A (usually temporary) container for holding lowered (and possibly inferred) source code.

code
An Any array of statements
slotnames
An array of symbols giving names for each slot (argument or local variable).
slotflags
A UInt8 array of slot properties, represented as bit flags:
- 0x02 - assigned (only false if there are no assignment statements with this var on the left)
- 0x08 - used (if there is any read or write of the slot)
- 0x10 - statically assigned once
- 0x20 - might be used before assigned. This flag is only valid after type inference.
ssavaluetypes
Either an array or an Int.
If an Int, it gives the number of compiler-inserted temporary locations in the function (the length of code array). If an array, specifies a type for each location.
ssaflags
Statement-level 32 bits flags for each expression in the function. See the definition of jl_code_info_t in julia.h for more details.

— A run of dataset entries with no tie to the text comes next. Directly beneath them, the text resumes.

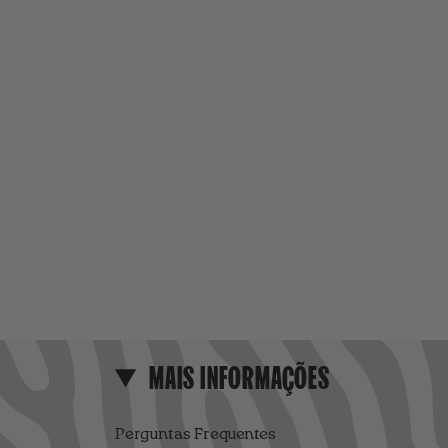
MAIS INFORMAÇÕES
Perguntas Frequentes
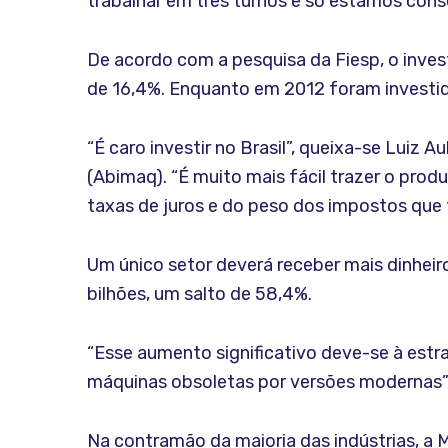
trabalhar em três turnos e só estamos conse
De acordo com a pesquisa da Fiesp, o inve
de 16,4%. Enquanto em 2012 foram investido
“É caro investir no Brasil”, queixa-se Luiz
(Abimaq). “É muito mais fácil trazer o pro
taxas de juros e do peso dos impostos que 
Um único setor deverá receber mais dinheir
bilhões, um salto de 58,4%.
“Esse aumento significativo deve-se à estra
máquinas obsoletas por versões modernas”, 
Na contramão da maioria das indústrias, a 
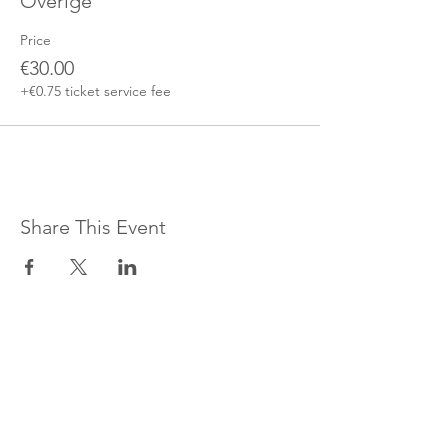
Overige
Price
€30.00
+€0.75 ticket service fee
Share This Event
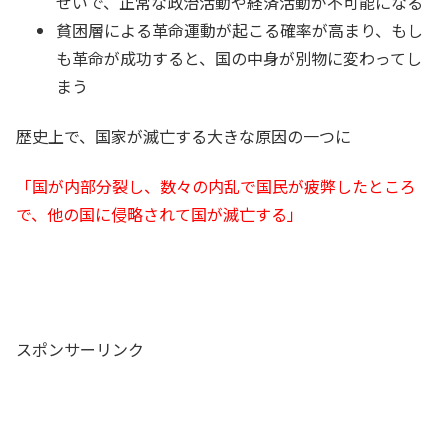
せいで、正常な政治活動や経済活動が不可能になる
貧困層による革命運動が起こる確率が高まり、もし
も革命が成功すると、国の中身が別物に変わってし
まう
歴史上で、国家が滅亡する大きな原因の一つに
「国が内部分裂し、数々の内乱で国民が疲弊したところ
で、他の国に侵略されて国が滅亡する」
スポンサーリンク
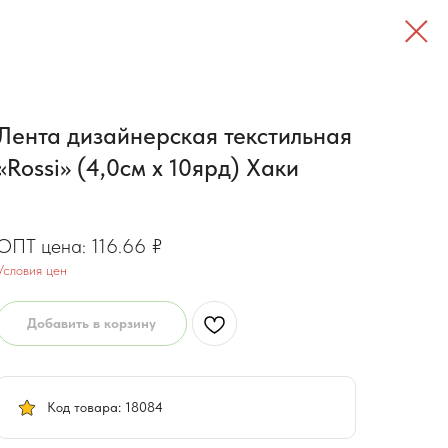
Лента дизайнерская текстильная
«Rossi» (4,0см х 10ярд) Хаки
93.33
₽
116.66
₽
Условия цен
Добавить в корзину
Код товара: 18084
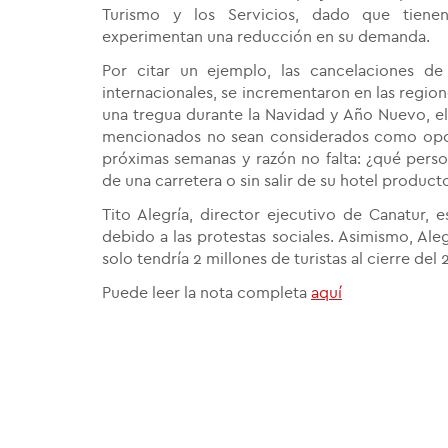
Turismo y los Servicios, dado que tienen
experimentan una reducción en su demanda.
Por citar un ejemplo, las cancelaciones de
internacionales, se incrementaron en las regio
una tregua durante la Navidad y Año Nuevo, el 
mencionados no sean considerados como opcion
próximas semanas y razón no falta: ¿qué person
de una carretera o sin salir de su hotel produc
Tito Alegría, director ejecutivo de Canatur,
debido a las protestas sociales. Asimismo, Ale
solo tendría 2 millones de turistas al cierre de
Puede leer la nota completa
aquí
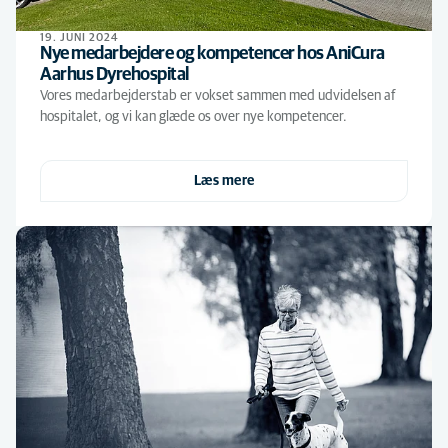
19. JUNI 2024
Nye medarbejdere og kompetencer hos AniCura
Aarhus Dyrehospital
Vores medarbejderstab er vokset sammen med udvidelsen af
hospitalet, og vi kan glæde os over nye kompetencer.
Læs mere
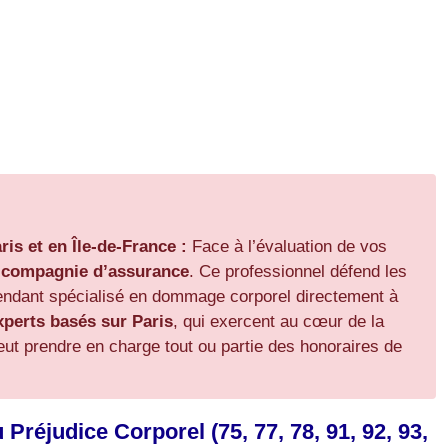
ris et en Île-de-France :
Face à l’évaluation de vos
e compagnie d’assurance
. Ce professionnel défend les
pendant spécialisé en dommage corporel directement à
perts basés sur Paris
, qui exercent au cœur de la
 peut prendre en charge tout ou partie des honoraires de
réjudice Corporel (75, 77, 78, 91, 92, 93,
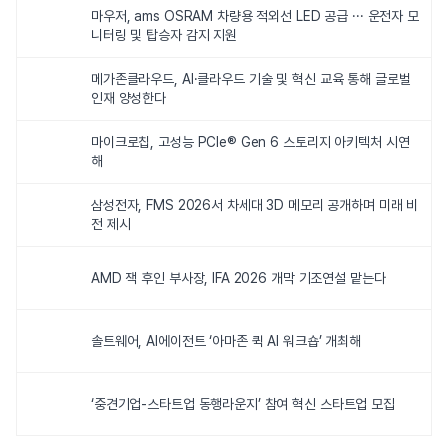
마우저, ams OSRAM 차량용 적외선 LED 공급 ··· 운전자 모
니터링 및 탑승자 감지 지원
메가존클라우드, AI·클라우드 기술 및 혁신 교육 통해 글로벌
인재 양성한다
마이크로칩, 고성능 PCIe® Gen 6 스토리지 아키텍처 시연
해
삼성전자, FMS 2026서 차세대 3D 메모리 공개하며 미래 비
전 제시
AMD 잭 후인 부사장, IFA 2026 개막 기조연설 맡는다
솔트웨어, AI에이전트 ‘아마존 퀵 AI 워크숍’ 개최해
‘중견기업-스타트업 동행라운지’ 참여 혁신 스타트업 모집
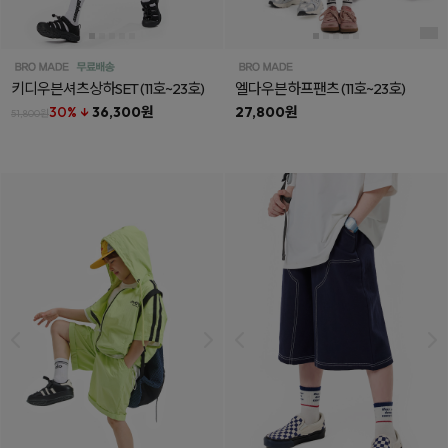
키디우븐셔츠상하SET
(11호~23호)
엘다우븐하프팬츠
(11호~23호)
30% ↓
36,300원
27,800원
51,800원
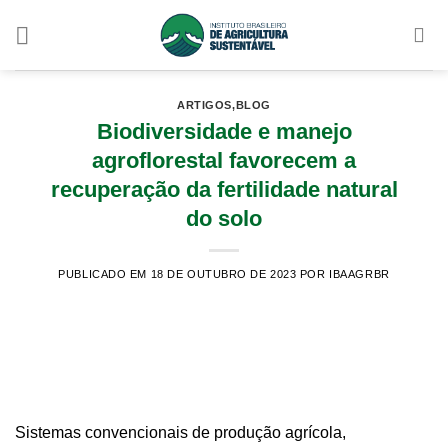
Skip
to
content
ARTIGOS
,
BLOG
Biodiversidade e manejo
agroflorestal favorecem a
recuperação da fertilidade natural
do solo
PUBLICADO EM 18 DE OUTUBRO DE 2023
POR IBAAGRBR
Sistemas convencionais de produção agrícola,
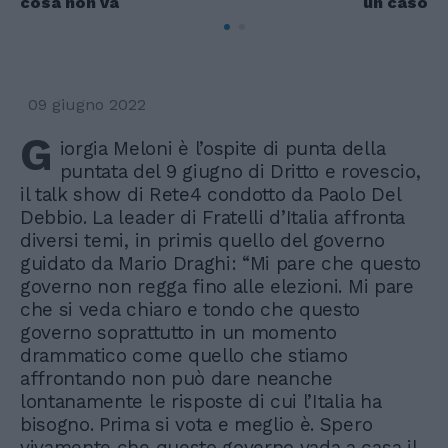
cosa non va
un caso
09 giugno 2022
G
iorgia Meloni è l’ospite di punta della
puntata del 9 giugno di Dritto e rovescio,
il talk show di Rete4 condotto da Paolo Del
Debbio. La leader di Fratelli d’Italia affronta
diversi temi, in primis quello del governo
guidato da Mario Draghi: “Mi pare che questo
governo non regga fino alle elezioni. Mi pare
che si veda chiaro e tondo che questo
governo soprattutto in un momento
drammatico come quello che stiamo
affrontando non può dare neanche
lontanamente le risposte di cui l’Italia ha
bisogno. Prima si vota e meglio è. Spero
vivamente che questo governo vada a casa il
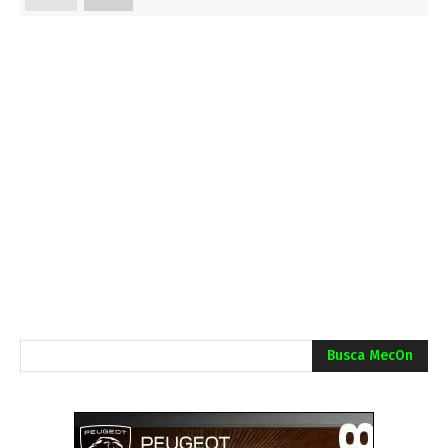
Busca MecOn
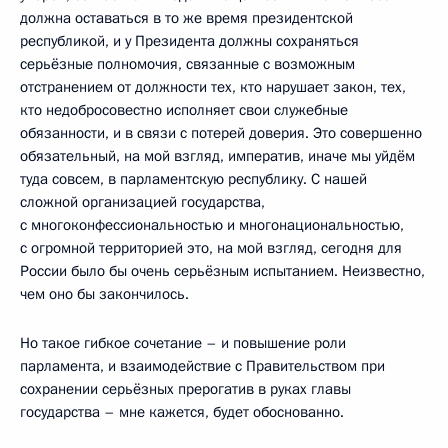
должна оставаться в то же время президентской
республикой, и у Президента должны сохраняться
серьёзные полномочия, связанные с возможным
отстранением от должности тех, кто нарушает закон, тех,
кто недобросовестно исполняет свои служебные
обязанности, и в связи с потерей доверия. Это совершенно
обязательный, на мой взгляд, императив, иначе мы уйдём
туда совсем, в парламентскую республику. С нашей
сложной организацией государства,
с многоконфессиональностью и многонациональностью,
с огромной территорией это, на мой взгляд, сегодня для
России было бы очень серьёзным испытанием. Неизвестно,
чем оно бы закончилось.
Но такое гибкое сочетание – и повышение роли
парламента, и взаимодействие с Правительством при
сохранении серьёзных прерогатив в руках главы
государства – мне кажется, будет обоснованно.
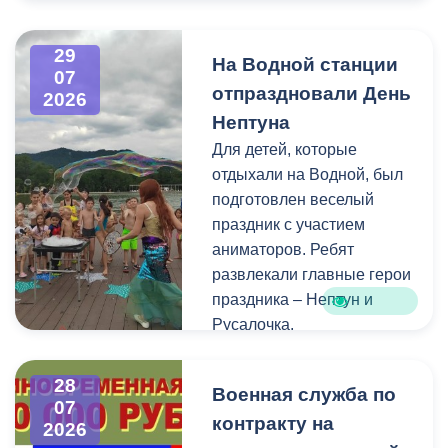
Напомним, ранее,
центром притяжения для
администрация
всех, кто любит и ценит
29
На Водной станции
Владикавказа обещала,
богатейшее культурное
07
отпраздновали День
что льгота сохранится и
наследие нашей великой
2026
будет предоставляться в
России.
Нептуна
рамках нового
Для детей, которые
нормативного порядка.
отдыхали на Водной, был
Изменения были связаны
подготовлен веселый
с тем, что в начале 2026
праздник с участием
года полномочия по
аниматоров. Ребят
организации
развлекали главные герои
пассажирских перевозок
праздника – Нептун и
перешли в
Русалочка.
республиканский Комитет
по транспорту.
Как отметил заведующий
28
Военная служба по
Водной станцией Георгий
07
контракту на
Цгоев, празднование Дня
2026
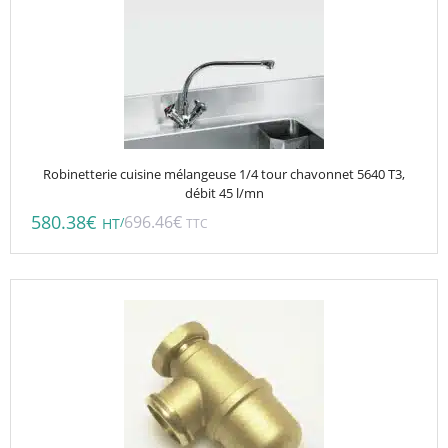
Robinetterie cuisine mélangeuse 1/4 tour chavonnet 5640 T3,
débit 45 l/mn
580.38
€
696.46
€
/
HT
TTC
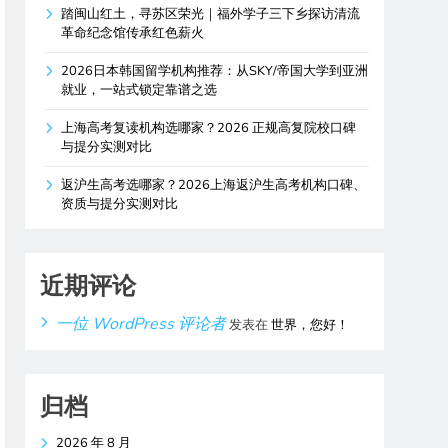
踏闽山红土，寻苏区荣光｜福外学子三下乡探访清流
革命纪念馆传承红色薪火
2026日本韩国留学机构推荐：从SKY/帝国大学到亚洲
就业，一站式锁定靠谱之选
上海高考复读机构选哪家？2026 正规高复院校口碑
与提分实测对比
返沪生高考选哪家？2026上海返沪生高考机构口碑、
资质与提分实测对比
近期评论
一位 WordPress 评论者
发表在
世界，您好！
归档
2026 年 8 月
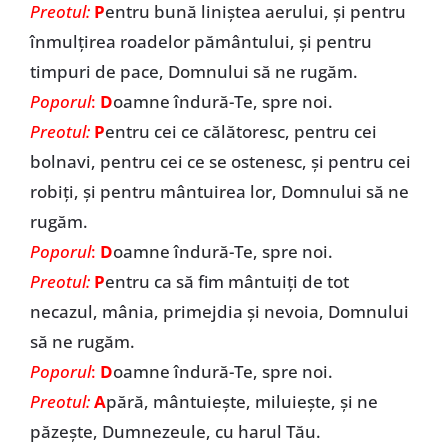
Preotul:
P
entru bună liniștea aerului, și pentru
înmulțirea roadelor pământului, și pentru
timpuri de pace, Domnului să ne rugăm.
Poporul
:
D
oamne îndură-Te, spre noi.
Preotul:
P
entru cei ce călătoresc, pentru cei
bolnavi, pentru cei ce se ostenesc, și pentru cei
robiți, și pentru mântuirea lor, Domnului să ne
rugăm.
Poporul
:
D
oamne îndură-Te, spre noi.
Preotul:
P
entru ca să fim mântuiți de tot
necazul, mânia, primejdia și nevoia, Domnului
să ne rugăm.
Poporul
:
D
oamne îndură-Te, spre noi.
Preotul:
A
pără, mântuiește, miluiește, și ne
păzește, Dumnezeule, cu harul Tău.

These are only populated after inference (or by generated functions in some cases):

debuginfo
An object to retrieve source information for each statements, see How to interpret line numbers in a CodeInfo object.
rettype
The inferred return type of the lowered form (IR). Default value is Any. This is mostly present for convenience, as (due to the way OpaqueClosures work) it is not necessarily the rettype used by codegen.
parent
The MethodInstance that "owns" this object (if applicable).
edges
Forward edges to method instances that must be invalidated.
min_world/max_world
The range of world ages for which this code was valid at the time when it had been inferred.

Optional Fields:

slottypes
An array of types for the slots.
method_for_inference_limit_heuristics
The method_for_inference_heuristics will expand the given method's generator if necessary during inference.

Boolean properties:

propagate_inbounds
Whether this should propagate @inbounds when inlined for the purpose of eliding @boundscheck blocks.

UInt8 settings:

constprop, inlineable
- 0 = use heuristic
- 1 = aggressive
- 2 = none
purity Constructed from 5 bit flags:
- 0x01 << 0 = this method is guaranteed to return or terminate consistently (:consistent)
- 0x01 << 1 = this method is free from externally semantically visible side effects (:effect_free)
- 0x01 << 2 = this method is guaranteed to not throw an exception (:nothrow)
- 0x01 << 3 = this method is guaranteed to terminate (:terminates_globally)
- 0x01 << 4 = the syntactic control flow within this method is guaranteed to terminate (:terminates_locally)
See the documentation of Base.@assume_effects for more details.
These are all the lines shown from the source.